In my classes, I attempt to create what bell hooks calls “a location of possibility.” She explains that when we labor for freedom, demand of ourselves and our students, and when we open our hearts and minds, we may “collectively imagine ways to move beyond boundaries, to transgress.” I cannot claim that I always succeed in creating such a “location of possibility,” but it is a constant goal when I develop and deliver a course. One crucial component of that delivery is in how I structure the presentation and discussion of controversial or contentious subjects. For the class to collectively venture “beyond boundaries,” I aim to make my courses accessible to students with a range of scholastic preparation and learning goals.

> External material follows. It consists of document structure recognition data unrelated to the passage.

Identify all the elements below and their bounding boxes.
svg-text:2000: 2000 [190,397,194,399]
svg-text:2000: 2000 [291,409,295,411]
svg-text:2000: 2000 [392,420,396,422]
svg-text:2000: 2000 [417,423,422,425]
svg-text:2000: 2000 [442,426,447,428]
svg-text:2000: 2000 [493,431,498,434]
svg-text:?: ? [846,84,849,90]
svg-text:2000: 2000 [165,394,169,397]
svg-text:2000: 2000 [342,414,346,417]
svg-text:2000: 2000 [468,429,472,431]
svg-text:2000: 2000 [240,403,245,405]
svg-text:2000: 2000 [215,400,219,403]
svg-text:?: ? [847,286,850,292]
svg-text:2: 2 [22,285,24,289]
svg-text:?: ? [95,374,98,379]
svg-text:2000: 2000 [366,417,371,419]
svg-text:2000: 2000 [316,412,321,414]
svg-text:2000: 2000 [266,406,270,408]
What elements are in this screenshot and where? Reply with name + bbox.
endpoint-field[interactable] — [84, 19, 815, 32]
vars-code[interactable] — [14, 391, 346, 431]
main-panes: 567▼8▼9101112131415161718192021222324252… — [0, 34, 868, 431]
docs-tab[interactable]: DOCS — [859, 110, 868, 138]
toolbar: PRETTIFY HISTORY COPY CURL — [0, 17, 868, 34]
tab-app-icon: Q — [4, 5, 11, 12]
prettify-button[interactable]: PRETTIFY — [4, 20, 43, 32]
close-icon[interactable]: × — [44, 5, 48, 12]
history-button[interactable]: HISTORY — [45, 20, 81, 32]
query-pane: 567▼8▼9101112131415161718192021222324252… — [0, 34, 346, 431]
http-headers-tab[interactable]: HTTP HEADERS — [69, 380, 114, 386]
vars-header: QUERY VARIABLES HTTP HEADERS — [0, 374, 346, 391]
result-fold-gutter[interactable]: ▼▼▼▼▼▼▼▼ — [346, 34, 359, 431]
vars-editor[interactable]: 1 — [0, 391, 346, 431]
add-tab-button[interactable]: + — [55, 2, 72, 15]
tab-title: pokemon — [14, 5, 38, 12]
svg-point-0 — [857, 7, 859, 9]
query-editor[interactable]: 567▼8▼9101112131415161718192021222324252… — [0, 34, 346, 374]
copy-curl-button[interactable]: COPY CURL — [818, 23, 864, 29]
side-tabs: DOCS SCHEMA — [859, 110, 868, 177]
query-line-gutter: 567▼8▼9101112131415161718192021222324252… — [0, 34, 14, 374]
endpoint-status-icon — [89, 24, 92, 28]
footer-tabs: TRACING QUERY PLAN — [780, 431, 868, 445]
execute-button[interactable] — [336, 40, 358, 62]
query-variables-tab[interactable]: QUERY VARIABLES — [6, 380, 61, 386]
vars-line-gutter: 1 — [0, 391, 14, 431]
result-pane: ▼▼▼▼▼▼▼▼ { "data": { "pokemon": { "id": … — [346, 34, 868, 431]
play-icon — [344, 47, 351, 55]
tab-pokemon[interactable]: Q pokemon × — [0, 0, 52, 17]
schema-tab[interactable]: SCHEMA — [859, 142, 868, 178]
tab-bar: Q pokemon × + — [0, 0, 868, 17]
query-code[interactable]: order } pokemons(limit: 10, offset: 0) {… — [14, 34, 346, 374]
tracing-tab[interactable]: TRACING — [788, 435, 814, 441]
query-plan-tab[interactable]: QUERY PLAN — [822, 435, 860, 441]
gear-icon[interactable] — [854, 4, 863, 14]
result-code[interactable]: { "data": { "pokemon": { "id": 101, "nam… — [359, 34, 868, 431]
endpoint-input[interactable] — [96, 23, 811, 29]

In the first week of my courses, I discuss with my students several norms I expect all of us to better understand, practice, and enforce throughout the semester. Two of these norms pertain to consistent use of methods that can enhance understanding and promote well-being: the principle of charity and self-care. While I could not assign sole or primary credit to these methods, they have contributed to producing opportunities to “move beyond boundaries.”

The Principle of Charity

The principle of charity aims to clarify and improve understanding of another’s claims, particularly when there seems to be disagreement. I invite my students to be charitable with one another, with the texts they read, and with me. In this sense, charity is chiefly concerned with interpretations, as its primary goal is lessening perceived differences caused by problems interpreting the expressions of others. This goal can be achieved by acknowledging points of agreement and by translating expressions into their most well-reasoned and persuasive versions. I often suggest students consider the practice of charity as the opposite of constructing a “strawman.” I invite them to use this method prior to criticizing claims, and find that it fosters civil debate and rigorous thinking during moments of disagreement. Beyond helping students learn, I ask students to consider the ways that using this method in other settings can improve their personal and professional relationships. I model this method in the way that I teach, and because I treat competitive ideas faithfully and fairly, students are often unable to pin down my own opinion on a text or topic of discussion. I am thrilled when we are weeks into a semester and students ask for my perspective on a given issue, as they are frequently unable to assume it.

Self Care

Because my courses address contentious topics that may inspire a range of uncomfortable feelings, I encourage students to be proactive and guard against emotional responses that may create barriers to learning or promote unproductive distress. I encourage students to use self-care in a number of common situations in the classroom and during study. One common situation—the topic of much debate in popular press and education literature—involves direct experience of harms caused by discrimination or traumatic situations. Just as some students have been harmed by the objects we study, others have benefitted from them, and consequently they may feel defensive. If they feel entitled to their advantages, they may become angry or frustrated when their privileged status is acknowledged or criticized. A third situation where self-care is helpful is common to all learning: the frustrations felt when readings are challenging, when there is too little time to complete assignments, or when the subject of lectures or discussions is confounding. I do my best to convey my sympathy to students experiencing these things and to let them know all of these emotional responses are understandable, while emphasizing that they must resolve these challenges to assure successful learning. In my classes, I suggest some self-care strategies (see, for instance, this handout).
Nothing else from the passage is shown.